** WORK TO COMPLETE **
Retype, word for word, every line from the one holding "d'espace disque du logiciel." through the one holding "exige un processeur" in the entries below, both included, and only those lines.

Content starts

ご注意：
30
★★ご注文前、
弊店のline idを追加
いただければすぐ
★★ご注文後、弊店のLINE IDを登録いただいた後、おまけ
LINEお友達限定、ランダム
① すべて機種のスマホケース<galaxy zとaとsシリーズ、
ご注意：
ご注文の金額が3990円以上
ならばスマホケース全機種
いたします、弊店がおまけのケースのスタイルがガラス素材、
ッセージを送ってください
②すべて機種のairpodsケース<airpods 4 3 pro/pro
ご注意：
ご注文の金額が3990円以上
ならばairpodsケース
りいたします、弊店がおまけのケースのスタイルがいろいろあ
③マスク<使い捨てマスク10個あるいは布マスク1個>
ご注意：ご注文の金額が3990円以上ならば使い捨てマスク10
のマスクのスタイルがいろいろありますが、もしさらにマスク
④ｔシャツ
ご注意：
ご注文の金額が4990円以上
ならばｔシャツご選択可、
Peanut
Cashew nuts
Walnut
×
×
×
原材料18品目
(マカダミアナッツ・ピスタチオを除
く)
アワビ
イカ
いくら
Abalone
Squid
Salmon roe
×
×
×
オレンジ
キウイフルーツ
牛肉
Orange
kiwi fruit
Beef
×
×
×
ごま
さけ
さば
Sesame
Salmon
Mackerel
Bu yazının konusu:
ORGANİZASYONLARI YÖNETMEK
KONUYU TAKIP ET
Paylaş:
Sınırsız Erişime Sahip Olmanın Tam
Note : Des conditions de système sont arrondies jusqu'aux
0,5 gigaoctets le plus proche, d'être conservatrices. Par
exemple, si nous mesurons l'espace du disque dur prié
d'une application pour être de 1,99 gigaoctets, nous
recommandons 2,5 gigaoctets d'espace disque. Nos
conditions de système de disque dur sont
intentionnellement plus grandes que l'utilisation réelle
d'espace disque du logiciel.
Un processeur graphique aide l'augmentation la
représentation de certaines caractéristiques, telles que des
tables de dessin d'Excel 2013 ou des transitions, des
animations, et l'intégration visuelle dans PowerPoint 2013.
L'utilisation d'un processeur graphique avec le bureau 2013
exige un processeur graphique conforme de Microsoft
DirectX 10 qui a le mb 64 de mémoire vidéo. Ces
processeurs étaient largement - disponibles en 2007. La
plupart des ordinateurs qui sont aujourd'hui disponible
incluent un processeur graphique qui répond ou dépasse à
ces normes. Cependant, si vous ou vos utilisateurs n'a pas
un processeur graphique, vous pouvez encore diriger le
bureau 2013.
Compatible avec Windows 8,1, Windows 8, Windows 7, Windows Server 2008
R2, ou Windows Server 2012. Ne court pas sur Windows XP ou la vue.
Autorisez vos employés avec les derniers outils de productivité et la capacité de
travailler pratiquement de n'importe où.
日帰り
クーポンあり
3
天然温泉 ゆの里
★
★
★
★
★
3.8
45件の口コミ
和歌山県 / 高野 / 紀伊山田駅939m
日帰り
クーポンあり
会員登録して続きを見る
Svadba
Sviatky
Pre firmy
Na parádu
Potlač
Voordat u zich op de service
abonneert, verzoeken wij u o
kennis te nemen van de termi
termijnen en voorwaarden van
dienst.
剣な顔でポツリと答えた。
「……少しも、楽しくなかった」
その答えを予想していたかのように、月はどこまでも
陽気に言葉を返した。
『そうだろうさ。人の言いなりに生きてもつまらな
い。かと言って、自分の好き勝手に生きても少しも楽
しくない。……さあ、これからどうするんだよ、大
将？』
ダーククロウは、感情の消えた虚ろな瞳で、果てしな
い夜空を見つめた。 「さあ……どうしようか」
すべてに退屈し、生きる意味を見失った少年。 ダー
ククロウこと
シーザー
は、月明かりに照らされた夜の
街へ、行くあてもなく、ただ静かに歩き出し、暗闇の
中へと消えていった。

Content ends

** RESPONSE AREA **
d'espace disque du logiciel.
Un processeur graphique aide l'augmentation la
représentation de certaines caractéristiques, telles que des
tables de dessin d'Excel 2013 ou des transitions, des
animations, et l'intégration visuelle dans PowerPoint 2013.
L'utilisation d'un processeur graphique avec le bureau 2013
exige un processeur graphique conforme de Microsoft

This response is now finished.